Les descendants de ces terribles guerriers, qui ne vivaient que de massacres aux temps glorieux de la Nouvelle-France, s’étaient parés de leurs ornements barbares en l’honneur des visages pâles venus des grands wigwams de la métropole pour les admirer comme des bêtes curieuses. Seul, dans l’œil morne de l’iroquois vaincu, dompté, décimé après plus de deux siècles de servitude, un éclair furtif provoqué par l’envahissement de sa bourgade, rappelait la farouche vaillance du scalpeur de chevelures. Ces sauvages, convertis au catholicisme, subissaient d’ailleurs l’influence de leurs prêtres, qui les entretenaient sans cesse du grand Manitou et de la sainte iroquoise Teckawita[1], dont le nom signifie : celle qui s’avance en tâtonnant. Monsieur le curé, accompagné de son vicaire, vint au devant des distingués visiteurs et les conduisit à l’église où un chœur d’iroquoises chanta un cantique édifiant.
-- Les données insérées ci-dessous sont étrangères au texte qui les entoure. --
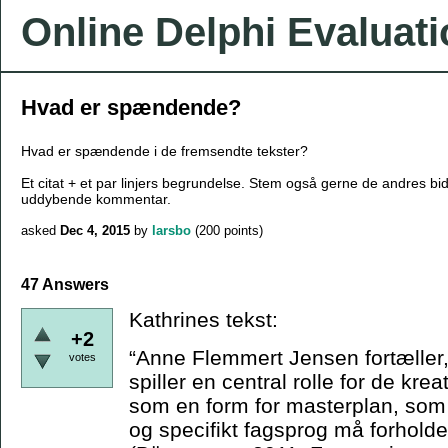
Online Delphi Evaluat
Hvad er spændende?
Hvad er spændende i de fremsendte tekster?
Et citat + et par linjers begrundelse. Stem også gerne de andres bi
uddybende kommentar.
asked
Dec 4, 2015
by
larsbo
(
200
points)
47 Answers
Kathrines tekst:
+2
“Anne Flemmert Jensen fortæller,
votes
spiller en central rolle for de kr
som en form for masterplan, som 
og specifikt fagsprog må forholde s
Jacques Vaillant compara ce chant au miaulement des chattes, par les belles nuits d’été. Cette modeste église, dominant le fleuve Saint-Laurent, possédait de précieuses reliques, au dire du notaire Pardevant, le vénéré président de la Société des Chercheurs : un autel donné par le roi de France, Louis XIV, et une cloche, cadeau du roi d’Angleterre, George III. Après la messe, on se rendit sur la place du village où l’on assista aux danses des guerriers déterrant la hache de guerre. Tous ces grands corps, recouverts de peaux de bêtes, barbouillés de rouge et de noir, empanachés de plumes, sautèrent et gesticulèrent durant une heure, sous le commandement du chef de la tribu, qui portait le joli nom de Koncharonkanématchega.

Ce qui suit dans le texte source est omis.